◆ **TASK DETAILS**
Only the lines from the line containing "Outline any instance" through the final line of the entries should be printed, exactly as given, with the pictures left out.

◆ **THE INPUT**
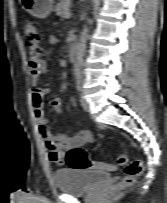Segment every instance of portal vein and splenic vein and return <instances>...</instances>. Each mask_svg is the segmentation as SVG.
Here are the masks:
<instances>
[{
	"label": "portal vein and splenic vein",
	"mask_w": 167,
	"mask_h": 203,
	"mask_svg": "<svg viewBox=\"0 0 167 203\" xmlns=\"http://www.w3.org/2000/svg\"><path fill=\"white\" fill-rule=\"evenodd\" d=\"M71 16V14L69 13V12H67L66 14H65V18H69Z\"/></svg>",
	"instance_id": "portal-vein-and-splenic-vein-1"
}]
</instances>
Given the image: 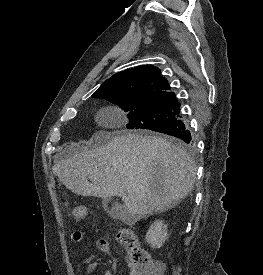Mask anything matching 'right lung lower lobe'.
I'll list each match as a JSON object with an SVG mask.
<instances>
[{"instance_id": "obj_1", "label": "right lung lower lobe", "mask_w": 263, "mask_h": 275, "mask_svg": "<svg viewBox=\"0 0 263 275\" xmlns=\"http://www.w3.org/2000/svg\"><path fill=\"white\" fill-rule=\"evenodd\" d=\"M154 131L176 137L188 144L192 143L191 134L187 130L181 117L167 125L156 128Z\"/></svg>"}]
</instances>
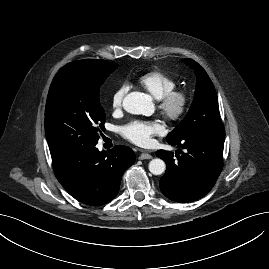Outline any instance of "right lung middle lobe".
<instances>
[{"mask_svg":"<svg viewBox=\"0 0 269 269\" xmlns=\"http://www.w3.org/2000/svg\"><path fill=\"white\" fill-rule=\"evenodd\" d=\"M118 67L106 60L71 62L54 77L45 109V133L52 159L98 143L105 112L100 86Z\"/></svg>","mask_w":269,"mask_h":269,"instance_id":"right-lung-middle-lobe-1","label":"right lung middle lobe"}]
</instances>
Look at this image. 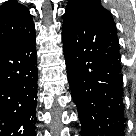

◆ **RESPONSE BOX**
Outline any instance of "right lung middle lobe".
<instances>
[{"mask_svg":"<svg viewBox=\"0 0 269 269\" xmlns=\"http://www.w3.org/2000/svg\"><path fill=\"white\" fill-rule=\"evenodd\" d=\"M118 67L106 60L71 62L54 77L45 109V133L52 159L98 143L105 112L100 86Z\"/></svg>","mask_w":269,"mask_h":269,"instance_id":"right-lung-middle-lobe-1","label":"right lung middle lobe"}]
</instances>
Look at this image. 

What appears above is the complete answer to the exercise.